I wasn’t sure what that reason was, but it likely didn’t entail having so many people surviving. Judging from the little I had seen of the bunker, they were set up for a long time underground. Years, more than months.
Which led me to believe that they had intended to hide away until the zombies had begun to die off, or died off through lack of food, before they would re-emerge into a place unspoiled by humans and have full control of the world.
That then, meant the people back at the island were in trouble because they wouldn’t want to emerge back into a world that had a burgeoning civilization for them to deal with. No, better to deal with it early before the zombies died off.
I shook my head to clear away those thoughts as the heavy door swung open. Isaac looked over, face registering surprise.
“Sir!”
The old man waved him away and walked slowly into the room. He looked around my bare quarters, a grim smile on his face as the pink haired girl walked in behind him, that damned clipboard of hers mercifully absent.
“Good morning, Ryan. You are well?”
“As can be expected,” I told him as I forced myself up to my feet.
Isaac took a step forward as though fearing I would attack the man and I held up my hands and flashed him a quick and hopefully innocent smile.
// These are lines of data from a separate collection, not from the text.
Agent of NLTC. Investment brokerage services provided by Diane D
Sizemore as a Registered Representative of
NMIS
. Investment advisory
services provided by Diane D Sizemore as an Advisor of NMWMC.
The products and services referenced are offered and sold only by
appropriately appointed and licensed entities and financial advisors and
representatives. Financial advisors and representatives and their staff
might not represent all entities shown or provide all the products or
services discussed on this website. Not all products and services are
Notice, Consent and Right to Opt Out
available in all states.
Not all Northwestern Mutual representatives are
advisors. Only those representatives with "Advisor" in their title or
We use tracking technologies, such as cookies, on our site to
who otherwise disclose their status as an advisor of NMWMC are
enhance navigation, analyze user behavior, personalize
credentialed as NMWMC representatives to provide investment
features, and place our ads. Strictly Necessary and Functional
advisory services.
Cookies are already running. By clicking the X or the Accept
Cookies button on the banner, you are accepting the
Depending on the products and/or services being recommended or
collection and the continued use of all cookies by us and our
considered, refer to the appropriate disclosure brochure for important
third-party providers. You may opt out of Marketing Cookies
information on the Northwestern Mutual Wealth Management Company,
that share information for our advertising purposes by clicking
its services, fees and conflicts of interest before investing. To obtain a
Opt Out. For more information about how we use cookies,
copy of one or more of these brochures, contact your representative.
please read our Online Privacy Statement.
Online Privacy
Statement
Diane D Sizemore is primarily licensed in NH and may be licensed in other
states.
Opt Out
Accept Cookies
“Elspeth, my dear, would you be so kind as to bring in the meal for our guest.”
The pink haired girl turned abruptly on her heel and left the room only to return moments later with a tray heavy with food. I was almost ashamed at the way I began to salivate and my stomach rumbled loudly. The old man merely maintained his smile and waited.
Elspeth placed the tray carefully on the table before stepping back and to the side but not before she pulled out the other chair. The old man seated himself carefully in it, adjusting the waistcoat and then the jacket of his suit, b
efore folding his hands in his lap as he inclined his head towards the tray.
“Please, eat.”
Behind him, Isaac lifted his shoulders in a shrug as if to show that he had no idea what was going on and, strangely enough, I believed that he didn’t. He seemed as surprised as I was. I pulled the chair across the floor and dropped into it rather ungracefully.
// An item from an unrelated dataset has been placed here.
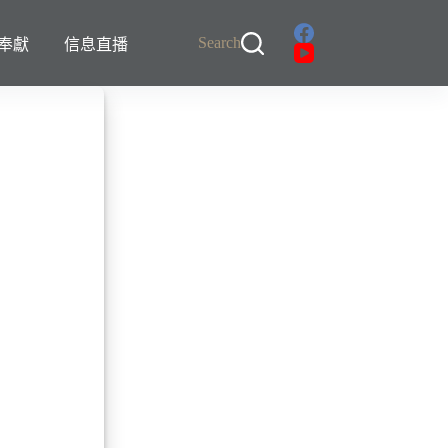
Search
奉獻
信息直播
I stared down at the food. Apples, pears, apricots, sliced tomato, lettuce, beetroot, sausage, mashed potatoes and corn. Beside the plate piled high with food was a tall plastic bottle of orange juice. No cutlery though which was a wise choice.
“It is perfectly safe,” the old man said as he lifted a piece of sliced apple and placed it between his lips.
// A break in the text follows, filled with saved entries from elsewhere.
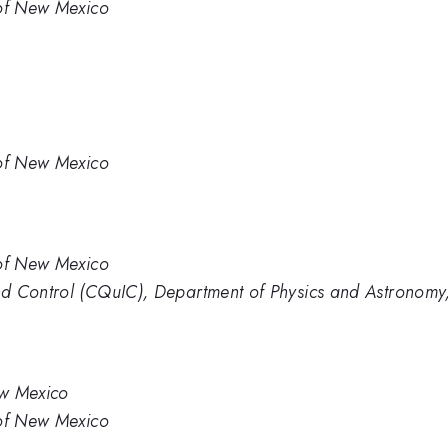
 of New Mexico
 of New Mexico
 of New Mexico
d Control (CQuIC), Department of Physics and Astronomy,
ew Mexico
 of New Mexico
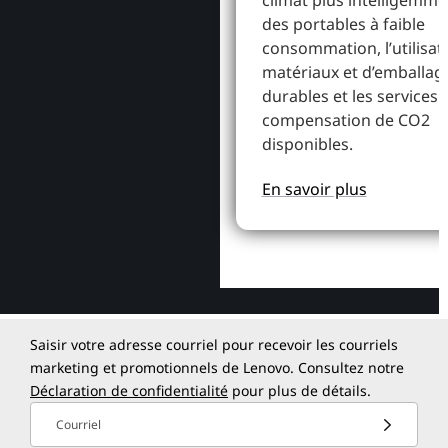
climat plus intelligemme
des portables à faible
consommation, l’utilisat
matériaux et d’emballag
durables et les services 
compensation de CO2
disponibles.
En savoir plus
Saisir votre adresse courriel pour recevoir les courriels
marketing et promotionnels de Lenovo. Consultez notre
Déclaration de confidentialité
pour plus de détails.
Courriel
He bit through it and chewed slowly as I watched, not bothering to hide my suspicion. When he didn’t keel over and possibly because I was half starved and past the point of caring whether it was some trick to drug me, I began to eat.
Slowly at first, savouring the taste and doing the best I could to not overwhelm my starving body. I had no desire to lose what little dignity I might retain by wolfing down the food and immediately vomiting it back up.
“It would seem that we no longer need the answer to our question,” the old man said and I glanced up at him in surprise.
“Oh? So, this is a last supper then? My final meal before you dispose of me. Seems surprising that you’d bother.”
“No need to be snide, young man. We have a proposition for you.”
Well, that was an interesting turn of events and I had to admire the man's gall. After all, he had just had his people torture me for a week.
“First answer my question,” I said with a grin for the pink haired girl.
“Ask away.”
“Why do you no longer need to know about the people back at the island?”
“Because they are about to all die anyway. A quite considerable number of the undead have overcome their dislike of the water and are making their way across to the island as we speak.”
“Bloody Reaper,” I said as I shook my head. “That’s the only reason any of them would go near the water.”